Est-ce la fin des remous et trahisons à l'UDPS ?
(Jean N'Saka wa N'Saka, journaliste indépendant )
Le Président national de l'UDPS, Etienne Tshisekedi reste un personnage énigmatique, impénétrable, imprévisible, visionnaire, discret, très en avance sur son temps et sur ses contemporains. Il surprend et décontenance tout le monde, les acteurs politiques nationaux autant que les diplomates occidentaux, la base et les cadres de son parti aussi bien que sa propre famille biologique. Il rebondit et déjoue des embûches de façon inattendue, alors qu'on le croyait fini, usé, déclassé, au bout de son rouleau, sans plus aucun ressort.

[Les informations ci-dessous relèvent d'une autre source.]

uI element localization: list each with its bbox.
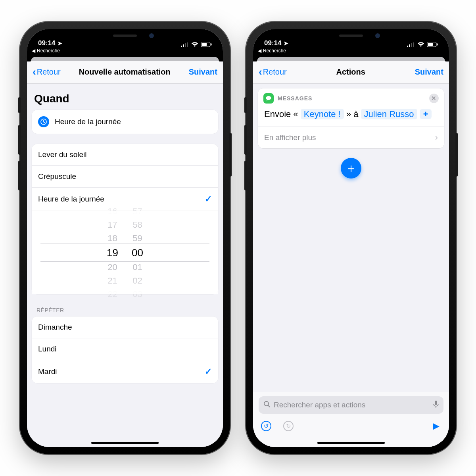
day-label: Lundi [38,345,57,353]
clock-icon [38,116,49,127]
undo-button[interactable]: ↺ [261,421,271,431]
add-action-button[interactable]: ＋ [341,158,361,178]
add-recipient-button[interactable]: + [420,109,432,119]
svg-point-15 [264,401,269,406]
back-button[interactable]: ‹ Retour [33,66,61,78]
svg-rect-11 [413,42,414,47]
svg-rect-9 [409,44,410,47]
battery-icon [201,42,212,47]
day-monday[interactable]: Lundi [32,338,218,360]
svg-rect-3 [187,42,188,47]
battery-icon [427,42,438,47]
option-time-of-day[interactable]: Heure de la journée ✓ [32,188,218,211]
breadcrumb[interactable]: ◀ Recherche [253,48,449,55]
location-arrow-icon: ➤ [58,40,62,46]
page-title: Nouvelle automatisation [79,67,171,77]
remove-action-button[interactable]: ✕ [429,94,439,103]
time-picker[interactable]: 16 17 18 19 20 21 22 57 58 59 00 [32,211,218,294]
back-button[interactable]: ‹ Retour [259,66,287,78]
svg-rect-13 [428,43,433,46]
next-button[interactable]: Suivant [189,67,217,77]
recipient-token[interactable]: Julien Russo [361,109,417,119]
bottom-toolbar: Rechercher apps et actions ↺ ↻ ▶ [253,392,449,447]
svg-rect-14 [437,44,438,46]
breadcrumb-back-icon: ◀ [32,48,35,54]
home-indicator[interactable] [317,442,385,444]
day-tuesday[interactable]: Mardi ✓ [32,360,218,383]
show-more-row[interactable]: En afficher plus › [258,127,444,148]
svg-rect-2 [185,43,186,47]
status-time: 09:14 [264,39,281,47]
svg-rect-0 [181,46,182,47]
option-label: Lever du soleil [38,150,87,159]
checkmark-icon: ✓ [205,194,212,204]
location-arrow-icon: ➤ [284,40,288,46]
trigger-summary-label: Heure de la journée [55,117,121,126]
page-title: Actions [336,67,365,77]
back-label: Retour [37,67,61,77]
screen-left: 09:14 ➤ ◀ Recherche [27,29,223,447]
chevron-left-icon: ‹ [259,66,262,78]
microphone-icon[interactable] [433,400,439,410]
notch [305,29,397,42]
checkmark-icon: ✓ [205,367,212,377]
action-app-label: MESSAGES [278,95,312,102]
day-label: Mardi [38,367,57,376]
picker-hours[interactable]: 16 17 18 19 20 21 22 [107,206,118,299]
screen-right: 09:14 ➤ ◀ Recherche [253,29,449,447]
group-label-repeat: RÉPÉTER [27,305,223,317]
signal-icon [181,42,189,47]
phone-right: 09:14 ➤ ◀ Recherche [246,22,456,454]
run-button[interactable]: ▶ [431,421,441,431]
svg-rect-1 [183,44,184,47]
status-time: 09:14 [38,39,55,47]
wifi-icon [417,42,424,47]
notch [79,29,171,42]
svg-line-16 [268,405,270,407]
next-button[interactable]: Suivant [415,67,443,77]
plus-icon: ＋ [345,160,357,177]
back-label: Retour [263,67,287,77]
picker-minutes[interactable]: 57 58 59 00 01 02 03 [132,206,143,299]
chevron-left-icon: ‹ [33,66,36,78]
home-indicator[interactable] [91,442,159,444]
option-sunset[interactable]: Crépuscule [32,166,218,188]
option-label: Heure de la journée [38,195,104,203]
wifi-icon [191,42,198,47]
show-more-label: En afficher plus [264,133,316,142]
message-text-token[interactable]: Keynote ! [301,109,344,119]
day-sunday[interactable]: Dimanche [32,317,218,338]
chevron-right-icon: › [435,132,438,143]
trigger-summary-row[interactable]: Heure de la journée [32,110,218,134]
svg-rect-17 [435,401,437,405]
action-sentence: Envoie « Keynote ! » à Julien Russo + [258,105,444,127]
svg-rect-8 [407,46,408,47]
redo-button: ↻ [283,421,294,431]
breadcrumb-back-icon: ◀ [258,48,261,54]
option-sunrise[interactable]: Lever du soleil [32,144,218,166]
nav-bar: ‹ Retour Actions Suivant [253,61,449,84]
section-header-when: Quand [27,84,223,110]
search-placeholder: Rechercher apps et actions [274,401,365,409]
breadcrumb-label: Recherche [263,48,286,54]
search-input[interactable]: Rechercher apps et actions [259,396,443,414]
day-label: Dimanche [38,323,72,332]
svg-rect-10 [411,43,412,47]
breadcrumb[interactable]: ◀ Recherche [27,48,223,55]
breadcrumb-label: Recherche [37,48,60,54]
messages-app-icon [263,93,274,104]
search-icon [263,401,271,410]
option-label: Crépuscule [38,172,76,181]
svg-rect-5 [202,43,207,46]
signal-icon [407,42,415,47]
svg-rect-6 [211,44,212,46]
action-card-messages: MESSAGES ✕ Envoie « Keynote ! » à Julien… [258,88,444,148]
nav-bar: ‹ Retour Nouvelle automatisation Suivant [27,61,223,84]
phone-left: 09:14 ➤ ◀ Recherche [20,22,230,454]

La preuve en est que des treize fondateurs de l'UDPS de la première heure, il est resté le seul solide au poste contre vents et marées, les autres ayant tour à tour succombé aux aventures séduisantes des arcanes de la politique tournoyante du Congo-Zaïre-RDC, à l'exception de Makanda et Kanana morts en héros constants et fidèles à l'idéal du parti. L'alliance pour la sauvegarde du dialogue intercongolais (ASD), qui contraria l'accord de l'hôtel « Cascade » et contraignit ses contractants composés de la majorité à retourner à la table des négociations, portait le sceau de son génie.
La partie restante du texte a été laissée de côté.